[WORK ORDER]: Begin with the line below holding "é. A rádio também terá sua transmissão" and go on through the line holding "Mehr Details", duplicating each line exactly and leaving out pictures.

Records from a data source
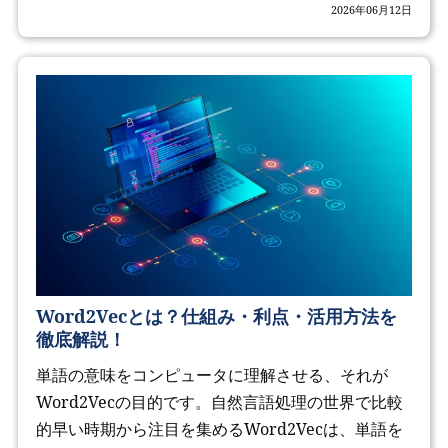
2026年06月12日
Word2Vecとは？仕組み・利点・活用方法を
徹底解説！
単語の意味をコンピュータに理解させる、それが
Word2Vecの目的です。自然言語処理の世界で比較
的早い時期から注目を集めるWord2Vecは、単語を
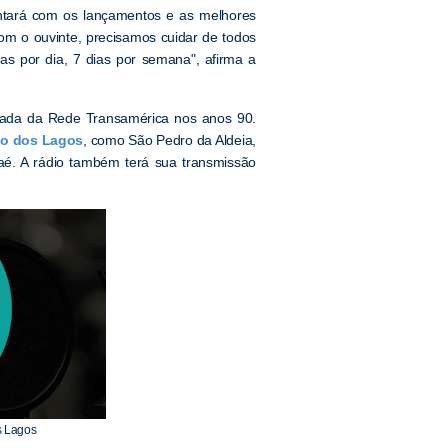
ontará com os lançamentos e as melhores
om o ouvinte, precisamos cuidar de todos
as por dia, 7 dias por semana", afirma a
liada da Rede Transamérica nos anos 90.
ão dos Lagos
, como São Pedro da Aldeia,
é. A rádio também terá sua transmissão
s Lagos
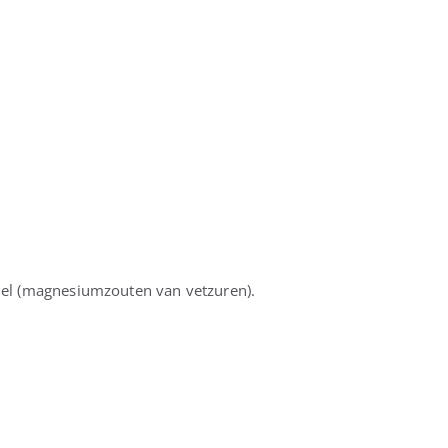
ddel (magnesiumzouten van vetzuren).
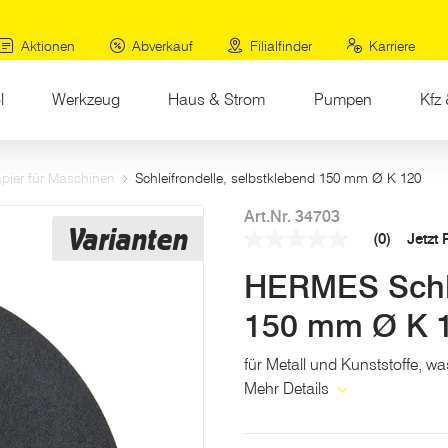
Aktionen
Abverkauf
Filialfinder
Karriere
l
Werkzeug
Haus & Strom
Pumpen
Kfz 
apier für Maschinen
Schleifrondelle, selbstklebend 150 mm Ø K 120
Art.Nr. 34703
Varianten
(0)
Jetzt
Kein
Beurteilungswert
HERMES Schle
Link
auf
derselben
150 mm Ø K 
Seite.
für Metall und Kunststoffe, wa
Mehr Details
...
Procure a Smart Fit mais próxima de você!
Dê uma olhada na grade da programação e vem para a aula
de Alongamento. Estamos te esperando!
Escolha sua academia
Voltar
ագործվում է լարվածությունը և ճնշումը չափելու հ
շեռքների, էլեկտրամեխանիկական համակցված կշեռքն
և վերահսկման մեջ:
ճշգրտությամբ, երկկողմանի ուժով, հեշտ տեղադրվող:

[EXERCISE RESULT]:
é. A rádio também terá sua transmissão
s Lagos
ddel (magnesiumzouten van vetzuren).
Aktionen
Abverkauf
Filialfinder
Karriere
l
Werkzeug
Haus & Strom
Pumpen
Kfz 
apier für Maschinen
Schleifrondelle, selbstklebend 150 mm Ø K 120
Art.Nr. 34703
Varianten
(0)
Jetzt
Kein
Beurteilungswert
HERMES Schle
Link
auf
derselben
150 mm Ø K 
Seite.
für Metall und Kunststoffe, wa
Mehr Details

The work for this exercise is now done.